Foram erguidos sete novos campos de concentração nas cidades de Fortaleza, Senador Pompeu, Crato, Quixeramobim, Cariús, Quixadá e Ipu. Os campos eram estrategicamente erguidos próximos às linhas férreas, para interceptar os retirantes antes que chegassem a Fortaleza.
Oficialmente, 90 mil flagelados foram aprisionados nessas instalações, mas muitos historiadores acreditam que a cifra verdadeira pode ser bem maior. Em um discurso relacionando as ações de seu governo para atenuar o flagelo da seca, Vargas chegou a dizer que os campos de concentração do Ceará abrigaram “mais de um milhão de pessoas”.
Os campos eram oficiosamente chamados de “currais”, explicitando a intenção desumanizadora da iniciativa. Os retirantes eram literalmente tratados como animais, que deveriam ser mantidos confinados para não incomodar os ricos com sua “miséria, sujidade e caos”.
Para atrair os sertanejos, as autoridades os ludibriavam com promessa de trabalho — principalmente para a Companhia Inglesa Norton Griffiths, que então construía uma barragem no estado. Outros tantos eram conduzidos à força.
A vida nos “currais”
Após adentrarem as instalações, os prisioneiros eram obrigados a raspar os cabelos e a usar vestes feitas com sacos de farinha. Alimentavam-se de punhados de comida oferecidos uma única vez por dia, através de uma janela de um prédio administrativo. Só podiam sair do campo para trabalhar como escravos na construção de ferrovias, ruas e açudes.
Os campos consistiam em um amontoado de barracas pequenas e insalubres, circundadas por cercas com arame farpado, sob vigilância constante. Quase não havia água e a as condições sanitárias eram péssimas. Os cativos que se rebelassem eram espancados, torturados e, não raramente, assassinados.

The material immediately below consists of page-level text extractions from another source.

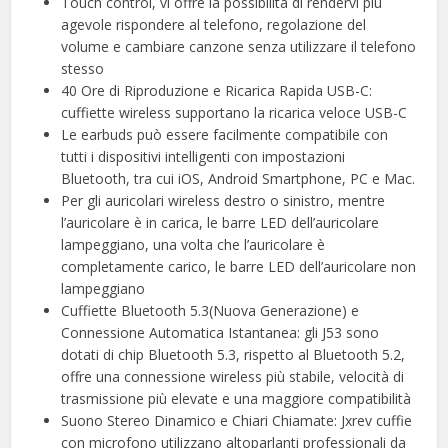
Touch control, vi offre la possibilità di rendervi più
agevole rispondere al telefono, regolazione del
volume e cambiare canzone senza utilizzare il telefono
stesso
40 Ore di Riproduzione e Ricarica Rapida USB-C:
cuffiette wireless supportano la ricarica veloce USB-C
Le earbuds può essere facilmente compatibile con
tutti i dispositivi intelligenti con impostazioni
Bluetooth, tra cui iOS, Android Smartphone, PC e Mac.
Per gli auricolari wireless destro o sinistro, mentre
l’auricolare è in carica, le barre LED dell’auricolare
lampeggiano, una volta che l’auricolare è
completamente carico, le barre LED dell’auricolare non
lampeggiano
Cuffiette Bluetooth 5.3(Nuova Generazione) e
Connessione Automatica Istantanea: gli J53 sono
dotati di chip Bluetooth 5.3, rispetto al Bluetooth 5.2,
offre una connessione wireless più stabile, velocità di
trasmissione più elevate e una maggiore compatibilità
Suono Stereo Dinamico e Chiari Chiamate: Jxrev cuffie
con microfono utilizzano altoparlanti professionali da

Milhares de internos faleceram de inanição, insolação, maus-tratos e doenças como tifo e sarampo. As taxas de letalidade eram muito elevadas. No campo de concentração de Patu, localizado em Senador Pompeu, estima-se que 12.000 dos 20.000 prisioneiros pereceram.
O número exato de mortos é desconhecido, uma vez que os campos não emitiam certidões de óbito. Os corpos eram enterrados em valas coletivas ou abandonados junto aos leitos ferroviários.
Os “currais da seca” do Ceará seguiram em operação até o fim da estiagem, em 1933. Muitos dos sobreviventes foram enviados em seguida para o trabalho forçado nos seringais da Amazônia.
O apagamento histórico
O conhecimento público dos horrores cometidos pelos nazistas após o fim da Segunda Guerra Mundial constrangeria os defensores de programas eugênicos e do encarceramento em campos de concentração, desencorajando a construção de novas instalações do tipo no Ceará.
Nas décadas seguintes, o poder público trataria de apagar os vestígios dos “currais”, mantendo-os ausentes dos livros didáticos e das iniciativas de valorização da memória.
No Sertão cearense, a cidade de Senador Pompeu abriga as ruínas do único campo de concentração que não foi demolido — o Campo de Patu, tombado pelo patrimônio histórico estadual. São doze construções em estilo neocolonial, onde funcionaram os edifícios administrativos, os galpões e armazéns.
A população da cidade se empenha em manter viva a memória dos horrores praticados no local. Desde 1982, a comunidade organiza a Caminhada da Seca, para relembrar e homenagear os que pereceram no cativeiro.
A marcha percorre quatro quilômetros, do centro da cidade até o Cemitério da Barragem, construído em torno das valas comuns onde mais de mil pessoas foram enterradas.
Nesse local, junto a uma grande cruz, os populares deixam dezenas de garrafas de água como oferendas às almas das vítimas da seca, da negligência e da perversidade das elites.